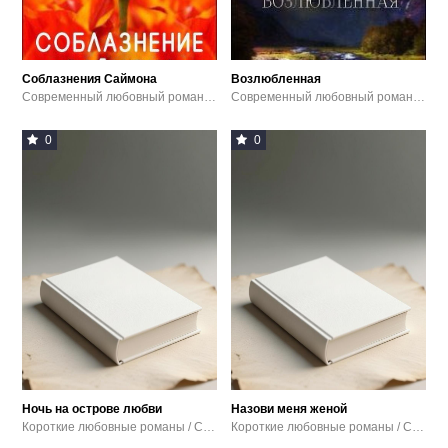
Соблазнения Саймона
Возлюбленная
Современный любовный роман / Эротика
Современный любовный роман / Эротика
0
0
Ночь на острове любви
Назови меня женой
Короткие любовные романы / Современный любовный роман / Эротика
Короткие любовные романы / Современный любовный роман / Эротика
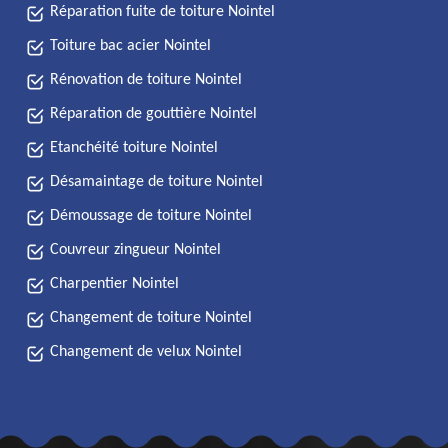
Réparation fuite de toiture Nointel
Toiture bac acier Nointel
Rénovation de toiture Nointel
Réparation de gouttière Nointel
Etanchéité toiture Nointel
Désamaintage de toiture Nointel
Démoussage de toiture Nointel
Couvreur zingueur Nointel
Charpentier Nointel
Changement de toiture Nointel
Changement de velux Nointel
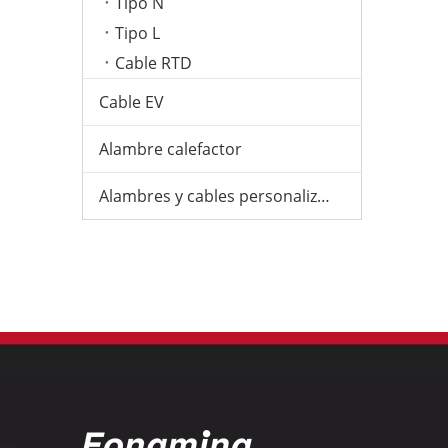
Tipo N
Tipo L
Cable RTD
Cable EV
Alambre calefactor
Alambres y cables personalizados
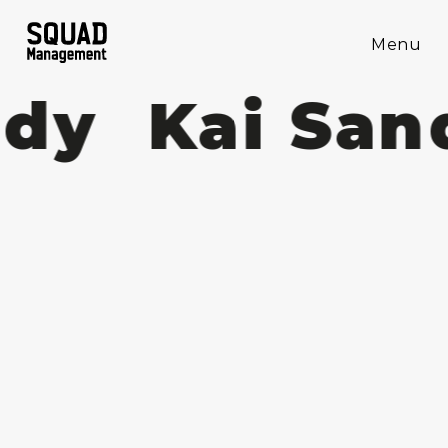
Menu
dy
Kai San
News
Talents
About Us
Contact
SQUAD MANAGEMENT
FAM MANAGEMENT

> **What is required**: Copy each line of the records above without change, but do not include any picture.

> **Answer to this exercise**:
Соблазнения Саймона
Возлюбленная
Современный любовный роман / Эротика
Современный любовный роман / Эротика
0
0
Ночь на острове любви
Назови меня женой
Короткие любовные романы / Современный любовный роман / Эротика
Короткие любовные романы / Современный любовный роман / Эротика
Réparation fuite de toiture Nointel
Toiture bac acier Nointel
Rénovation de toiture Nointel
Réparation de gouttière Nointel
Etanchéité toiture Nointel
Désamaintage de toiture Nointel
Démoussage de toiture Nointel
Couvreur zingueur Nointel
Charpentier Nointel
Changement de toiture Nointel
Changement de velux Nointel
Tipo N
Tipo L
Cable RTD
Cable EV
Alambre calefactor
Alambres y cables personalizados
Menu
dy
Kai San
News
Talents
About Us
Contact
SQUAD MANAGEMENT
FAM MANAGEMENT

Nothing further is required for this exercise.